Radikalisme Karena Kurang Baca “Tolak Radikalisme dengan Membaca” Oleh Tamrin

Radikalisme Agama merupakan salah satu persoalan serius yang dihadapi Bangsa Indonesia, maraknya penyebaran paham ini mendorong pemerintah Indonesia membentuk satu badan khusus pada tahun 2010 untuk menanggulanginya yaitu Badan Nasional Penanggulangan Terorisme (BNPT) yang juga tersebar di seluruh provinsi dengan nama Forum Komunikasi Penanggulangan Terorisme (FKPT). Hal ini menunjukkan bahwa Pemerintah   menaruh   perhatian   serius   terhadap   persoalan   bangsa   kaitannya   dengan penyebaran paham radikal yang telah menyasar banyak lini kehidupan masyarakat bahkan perguruan tinggi dan masjid.

Jika kita kembali memahami definisi dari radikal berdasarkan Kamus Besar Bahasa Indonesia (KBBI) kata radikal dimaknai “secara mendasar (sampai kepada hal yang prinsip) dan maju dalam berpikir atau bertindak”. Berangkat dari definisi ini seharusnya kata radikal tidak boleh disalah artikan apalagi kemudian digiring ke arah negatif.
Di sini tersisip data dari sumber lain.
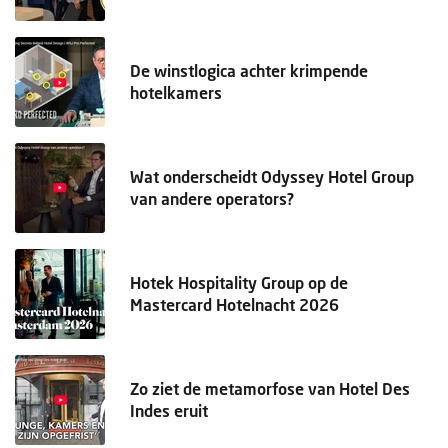
De winstlogica achter krimpende
hotelkamers
Wat onderscheidt Odyssey Hotel Group
van andere operators?
Hotek Hospitality Group op de
Mastercard Hotelnacht 2026
Zo ziet de metamorfose van Hotel Des
Indes eruit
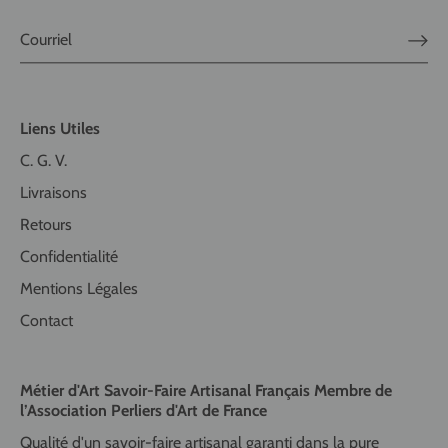
Liens Utiles
C. G. V.
Livraisons
Retours
Confidentialité
Mentions Légales
Contact
Métier d'Art Savoir-Faire Artisanal Français Membre de
l’Association Perliers d'Art de France
Qualité d'un savoir-faire artisanal garanti dans la pure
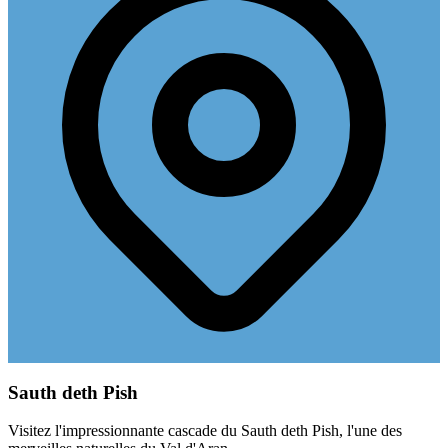
Sauth deth Pish
Visitez l'impressionnante cascade du Sauth deth Pish, l'une des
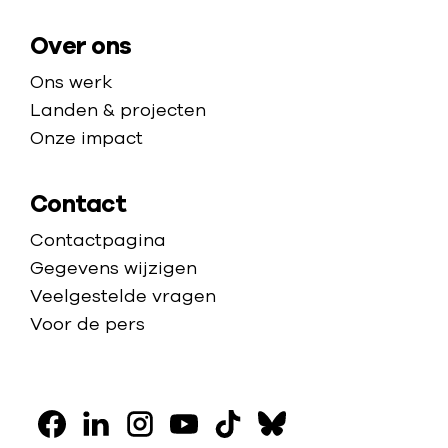
g
e
Over ons
Ons werk
Landen & projecten
Onze impact
Contact
Contactpagina
Gegevens wijzigen
Veelgestelde vragen
Voor de pers
V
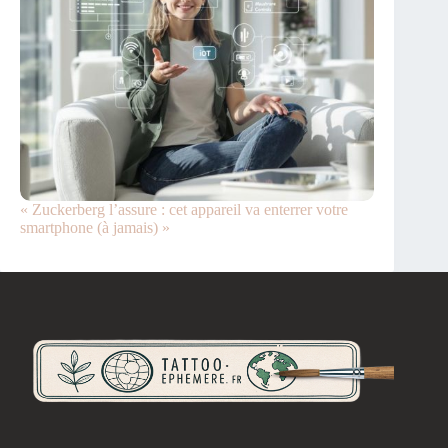
« Zuckerberg l’assure : cet appareil va enterrer votre
smartphone (à jamais) »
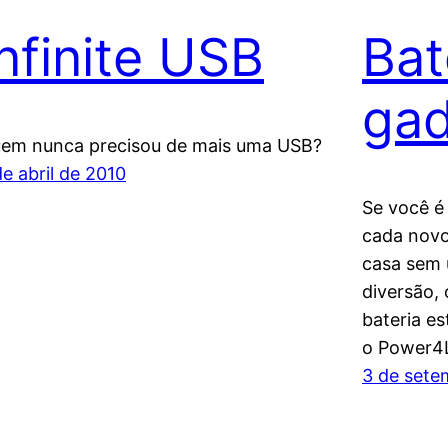
Infinite USB
Bat
gad
em nunca precisou de mais uma USB?
de abril de 2010
Se você é
cada novo
casa sem 
diversão,
bateria es
o Power4
3 de sete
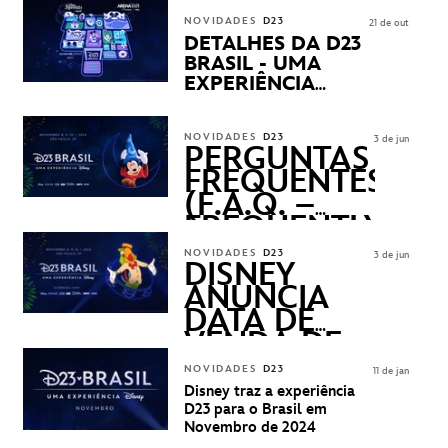
NOVIDADES
D23
21 de out
DETALHES DA D23
BRASIL - UMA
EXPERIÊNCIA
DISNEY
REVELADOS
NOVIDADES
D23
3 de jun
PERGUNTAS
FREQUENTES
(F.A.Q. –
FREQUENTLY
ASKED
NOVIDADES
D23
3 de jun
QUESTIONS)
DISNEY
ANUNCIA
DATA DE
VENDA DE
INGRESSOS
NOVIDADES
D23
11 de jan
PARA A D23
Disney traz a experiência
BRASIL -
D23 para o Brasil em
UMA
Novembro de 2024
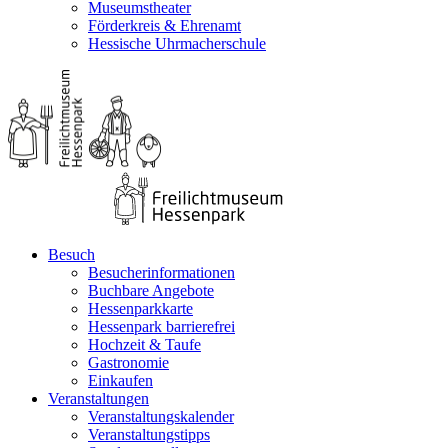
Museumstheater
Förderkreis & Ehrenamt
Hessische Uhrmacherschule
Besuch
Besucherinformationen
Buchbare Angebote
Hessenparkkarte
Hessenpark barrierefrei
Hochzeit & Taufe
Gastronomie
Einkaufen
Veranstaltungen
Veranstaltungskalender
Veranstaltungstipps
Mengutip pernyataan Dr. Muhiddin Bakri, Lc (2022) yang beliau sampaikan pada forum webinar, beliau menegaskan bahwa “makna radikal sebenarnya positif. Hanya saja, orang radikal itu memahami agama secara berlebihan tapi tidak mendalam. Justru pemahaman agama mereka itu sangat dangkal.” Penyampaian beliau ini selaras dengan apa yang pernah disampaikan oleh KH. Hasyim Muzadi (2016) bahwa beliau memperbolehkan bahkan mengharuskan seseorang berpikir radikal (berpikir mendalam, sampai keakar-akarnya).

Sedangkan pemaknaan radikalisme itu sendiri sudah menjadi ideologi dan mazhab pemikiran. Bahkan dalam KBBI didefinisikan sebagai paham atau aliran yang radikal dalam politik, paham atau aliran yang menginginkan perubahan atau pembaharuan sosial dan politik dengan cara kekerasan atau drastis, serta sikap ekstrem dalam aliran politik. Inilah yang kemudian membawa kata radikal ke arah yang melenceng jauh dari makna aslinya, apalagi kata radikalisme disandingkan dengan agama. Karena pada hakikatnya agama seharusnya membawa kedamaian dan memberikan kontrol sosial kepada penganutnya. Apalagi pemahaman radikalisme agama ini sering sekali teralamatkan kepada agama Islam.  Tidak hanya agama, bahaya dari radikalisme ini bahkan menurut Abdurrahman Mas’ud  (2014) dalam beberapa hal dapat menganggu stabilitas nasional negara kesatuan Republik Indonesia. Maka  kita  sebagai insan  yang  beragama  harus memaknai  kembali  wahyu  pertama  yang diturunkan Allah Swt kepada Nabi Muhammad Saw yaitu Q.S Al-Alaq ayat 1-5 yang point pentingnya ada pada perintah untuk “Membaca”.

Menyelami makna iqra’

Menelisik penafsiran  terkait kata ‘iqra’ disini Maraghi berpendapat bahwa perintah iqra’ yang diulang menunjukkan bahwa bacaan tersebut tidak dapat membekas dalam jiwa kecuali disertai dengan koherensi dan konsistensi. Penafsiran selainnya dari Quraish Shihab, beliau menjelaskan dalam surah ini ada ajakan untuk membaca dan belajar, dan bahwa Allah Swt yang mampu menciptakan manusia dari yang asalnya lemah, juga bisa mengajari mereka menulis, yang merupakan sarana penting untuk mengembangkan ilmu dan mengajari mereka apa  yang  tidak  pernah  mereka  ketahui.  Sedangkan  Kemenag  dalam  tafsirnya  dijelaskan

bahwa dalam ayat ini Allah Swt memerintahkan manusia untuk membaca (pelajaran, penelitian dan sebagainya) apapun yang Dia ciptakan, baik ayat-ayat-Nya yang tersurat (Qauliyah), yaitu Al-Qur’an, maupun ayat-ayat tersirat-Nya, yang berkaitan dengan alam semesta (Kauniyah). Itu harus dibaca atas nama-Nya, yang artinya berharap pada-Nya dan pertolongan-Nya. Oleh karena itu, tujuan membaca dan mempelajari ayat-ayat Allah adalah untuk memperoleh hasil yang diridhai-Nya, yaitu ilmu atau sesuatu yang bermanfaat bagi manusia.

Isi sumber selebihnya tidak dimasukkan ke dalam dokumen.